Know what games your kid is playing. Even if they’re old enough to download their own games, you still need to do due diligence. Check game ratings. The Entertainment Software Rating Board’s website provides ratings for most games available in the United States. Those ratings range from EC (Early Childhood) to AO (Adults Only), and include content descriptors like “Violence” and “Language.” Common Sense Media’s website also offers game reviews aimed toward parents. Make sure the games your kid plays are age-appropriate and are games that have good qualities.

3. And definitely stop your kid from playing games all the time.

Gaming addiction can be a valid concern for parents, but setting boundaries in terms of play time can keep this from becoming an issue. Be clear with your kid how long they’re allowed to play each day. When it’s time to stop playing games, it’s time to stop. And keep an eye on your kid. If they’re anywhere as impish as I was when I was young, they’ll try to sneak time to play at five in the morning on a Saturday. Most newer consoles allow you to set up parental controls which can limit play time, and there’s plenty of software out there that can help you manage activity on smart devices.

4. You should stop your kid from playing games with harmful people.

If your kid plays games with others, whether online or in person, ensure they are interacting with others in a healthy way. As they would in the real world, your kids might come into contact with bullies and trolls. If they do, talk to your kid about those experiences and continue to guide them toward relationships that will build them up, not tear them down. Both online and in real life, encourage your kid to seek out friendships that are mutually beneficial and supportive

5. Most of all, you should start playing games together!

Even if you have two left thumbs. Even if you know nothing about gaming. Even if the games your kid plays bore you to death. Make an effort to learn the ropes and play. Why? There are two major reasons.

One, your example will help guide them. 1 Peter 5:2-3 says Be shepherds of God’s flock that is under your care, watching over them—not because you must, but because you are willing, as God wants you to be; not pursuing dishonest gain, but eager to serve; not lording it over those entrusted to you, but being examples to the flock.” If your child sees you play games in a godly way, they’ll know what that looks like. They’ll internalize it. My parents played near-endless games of Mario Party with me. These experiences taught me how to be a graceful winner and loser.

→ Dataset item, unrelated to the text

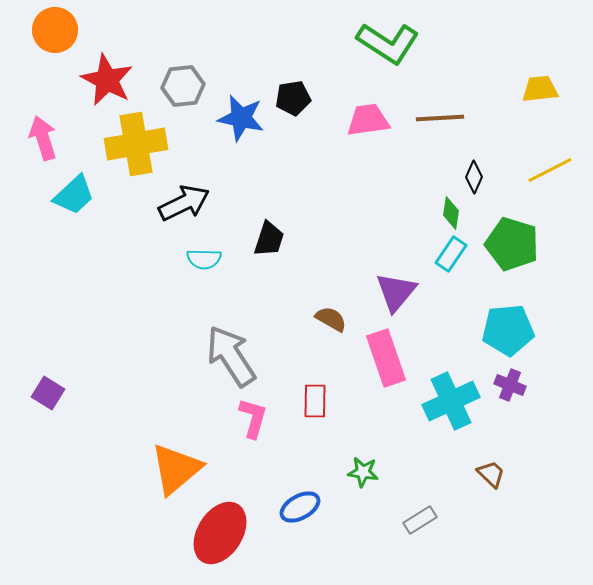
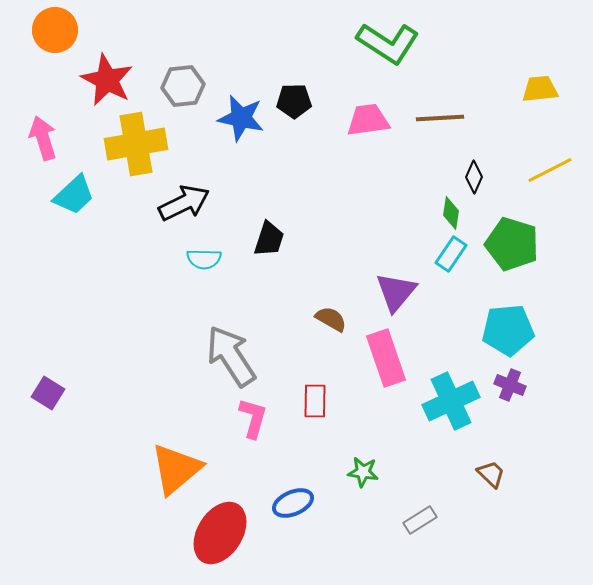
black pentagon: moved 1 px right, 3 px down; rotated 8 degrees clockwise
blue ellipse: moved 7 px left, 4 px up; rotated 6 degrees clockwise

Two, playing games will give you the opportunity to initiate conversations which might be difficult to bring up otherwise. Video games frequently touch on topics such as the battle between good and evil, life, death, betrayal, hope … the list is long. Asking your kid what they think about an in-game story which deals with one of those topics could be an excellent springboard to discussing the topic as it relates to the real world as well.

Gaming can have a positive influence on your kid. It just requires, like every other aspect of your kid’s life, your observation, guidance, and support.